YOUR ASSIGNMENT – Search each line of the data for the word "page"; copy every line where it is found.

SUPPLIED MATERIAL –
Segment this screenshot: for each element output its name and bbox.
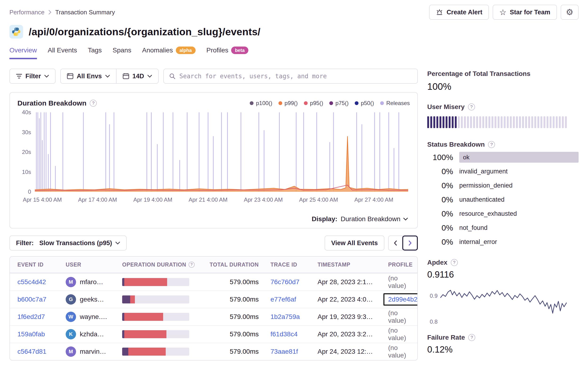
- svg-text:0.8: 0.8: [430, 319, 438, 325]
- status-row: 0% invalid_argument: [427, 164, 578, 178]
- status-label: invalid_argument: [459, 168, 508, 175]
- help-icon[interactable]: ?: [468, 334, 475, 341]
- chevron-down-icon: [44, 75, 49, 78]
- legend-p100[interactable]: p100(): [250, 100, 272, 107]
- failure-rate-section: Failure Rate ? 0.12%: [427, 334, 578, 355]
- svg-text:20s: 20s: [22, 149, 31, 155]
- duration-breakdown-panel: Duration Breakdown ? p100() p99() p95() …: [10, 92, 418, 229]
- operation-duration-bar: [122, 295, 189, 303]
- alpha-badge: alpha: [176, 47, 196, 54]
- trace-id-link[interactable]: f61d38c4: [271, 330, 297, 338]
- user-name: kzhda…: [80, 330, 104, 338]
- timestamp: Apr 22, 2023 4:0…: [317, 296, 388, 303]
- summary-sidebar: Percentage of Total Transactions 100% Us…: [427, 69, 578, 360]
- tab-overview[interactable]: Overview: [10, 47, 37, 59]
- legend-releases[interactable]: Releases: [380, 100, 410, 107]
- settings-button[interactable]: ⚙: [561, 5, 578, 20]
- view-all-events-button[interactable]: View All Events: [325, 236, 384, 250]
- chevron-right-icon: [408, 240, 412, 246]
- slow-transactions-filter-dropdown[interactable]: Filter: Slow Transactions (p95): [10, 236, 127, 250]
- total-duration: 579.00ms: [205, 330, 271, 338]
- svg-text:Apr 15 4:00 AM: Apr 15 4:00 AM: [23, 197, 62, 203]
- status-row: 0% unauthenticated: [427, 192, 578, 207]
- column-user: USER: [66, 262, 122, 268]
- trace-id-link[interactable]: 73aae81f: [271, 348, 298, 355]
- filter-bar: Filter All Envs: [10, 69, 418, 84]
- status-row: 0% permission_denied: [427, 178, 578, 192]
- operation-duration-bar: [122, 348, 189, 356]
- section-heading: Status Breakdown ?: [427, 141, 578, 148]
- event-id-link[interactable]: 159a0fab: [17, 330, 45, 338]
- event-id-link[interactable]: 1f6ed2d7: [17, 313, 45, 320]
- trace-id-link[interactable]: 76c760d7: [271, 278, 299, 286]
- tab-anomalies[interactable]: Anomalies alpha: [142, 47, 196, 59]
- operation-duration-bar: [122, 278, 189, 286]
- legend-p50[interactable]: p50(): [355, 100, 374, 107]
- total-duration: 579.00ms: [205, 296, 271, 303]
- tab-spans[interactable]: Spans: [113, 47, 131, 59]
- timestamp: Apr 24, 2023 12:…: [317, 348, 388, 355]
- filter-dropdown[interactable]: Filter: [10, 69, 55, 84]
- chevron-down-icon: [147, 75, 152, 78]
- content: Filter All Envs: [10, 69, 578, 360]
- legend-p75[interactable]: p75(): [329, 100, 349, 107]
- chevron-right-icon: [48, 10, 52, 15]
- svg-text:Apr 19 4:00 AM: Apr 19 4:00 AM: [133, 197, 172, 203]
- environment-dropdown[interactable]: All Envs: [60, 69, 116, 84]
- search-input[interactable]: [179, 73, 412, 80]
- status-row: 0% internal_error: [427, 235, 578, 249]
- help-icon[interactable]: ?: [451, 259, 458, 266]
- help-icon[interactable]: ?: [90, 100, 97, 107]
- user-avatar: G: [66, 294, 76, 305]
- star-for-team-label: Star for Team: [510, 9, 550, 16]
- legend-dot: [304, 101, 308, 105]
- table-row: b600c7a7 Ggeeks… 579.00ms e77ef6af Apr 2…: [10, 290, 417, 308]
- tab-tags[interactable]: Tags: [88, 47, 102, 59]
- profile-link[interactable]: 2d99e4b2: [388, 296, 418, 303]
- percentage-total-value: 100%: [427, 81, 578, 92]
- svg-text:30s: 30s: [22, 129, 31, 135]
- legend-p95[interactable]: p95(): [304, 100, 323, 107]
- star-for-team-button[interactable]: ☆ Star for Team: [493, 5, 557, 20]
- chevron-down-icon: [105, 75, 110, 78]
- status-percent: 0%: [427, 181, 453, 190]
- breadcrumb-current: Transaction Summary: [55, 9, 115, 16]
- breadcrumb-performance[interactable]: Performance: [10, 9, 44, 16]
- status-label: resource_exhausted: [459, 210, 517, 217]
- profile-cell: (no value): [388, 327, 410, 342]
- apdex-section: Apdex ? 0.9116 0.90.8: [427, 259, 578, 328]
- help-icon[interactable]: ?: [468, 103, 475, 110]
- event-id-link[interactable]: c5647d81: [17, 348, 46, 355]
- user-name: mfaro…: [80, 278, 103, 286]
- event-id-link[interactable]: c55c4d42: [17, 278, 46, 286]
- apdex-value: 0.9116: [427, 269, 578, 280]
- env-date-group: All Envs 14D: [60, 69, 159, 84]
- title-row: /api/0/organizations/{organization_slug}…: [10, 25, 578, 39]
- previous-page-button[interactable]: [388, 236, 403, 250]
- status-ok-bar: ok: [459, 152, 578, 163]
- column-trace-id: TRACE ID: [271, 262, 317, 268]
- page-title: /api/0/organizations/{organization_slug}…: [29, 26, 260, 38]
- table-header: EVENT ID USER OPERATION DURATION ? TOTAL…: [10, 257, 417, 273]
- display-dropdown[interactable]: Duration Breakdown: [341, 215, 408, 223]
- svg-text:Apr 21 4:00 AM: Apr 21 4:00 AM: [189, 197, 227, 203]
- event-id-link[interactable]: b600c7a7: [17, 296, 46, 303]
- help-icon[interactable]: ?: [488, 141, 495, 148]
- svg-text:40s: 40s: [22, 109, 31, 115]
- chart-legend: p100() p99() p95() p75() p50() Releases: [250, 100, 410, 107]
- create-alert-button[interactable]: Create Alert: [429, 5, 489, 20]
- status-breakdown-section: Status Breakdown ? 100% ok 0% invalid_ar…: [427, 141, 578, 249]
- section-heading: Apdex ?: [427, 259, 578, 266]
- duration-breakdown-chart[interactable]: 010s20s30s40sApr 15 4:00 AMApr 17 4:00 A…: [17, 109, 411, 210]
- next-page-button[interactable]: [402, 236, 418, 250]
- date-range-dropdown[interactable]: 14D: [116, 69, 159, 84]
- legend-p99[interactable]: p99(): [278, 100, 298, 107]
- table-row: c5647d81 Mmarvin… 579.00ms 73aae81f Apr …: [10, 343, 417, 360]
- tab-profiles[interactable]: Profiles beta: [206, 47, 249, 59]
- main-column: Filter All Envs: [10, 69, 418, 360]
- tab-all-events[interactable]: All Events: [48, 47, 77, 59]
- user-avatar: W: [66, 312, 76, 322]
- help-icon[interactable]: ?: [189, 262, 195, 268]
- trace-id-link[interactable]: 1b2a759a: [271, 313, 300, 320]
- trace-id-link[interactable]: e77ef6af: [271, 296, 296, 303]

RESPONSE FOR THIS EXERCISE –
- previous-page-button[interactable]: [388, 236, 403, 250]
- page-title: /api/0/organizations/{organization_slug}…: [29, 26, 260, 38]
- next-page-button[interactable]: [402, 236, 418, 250]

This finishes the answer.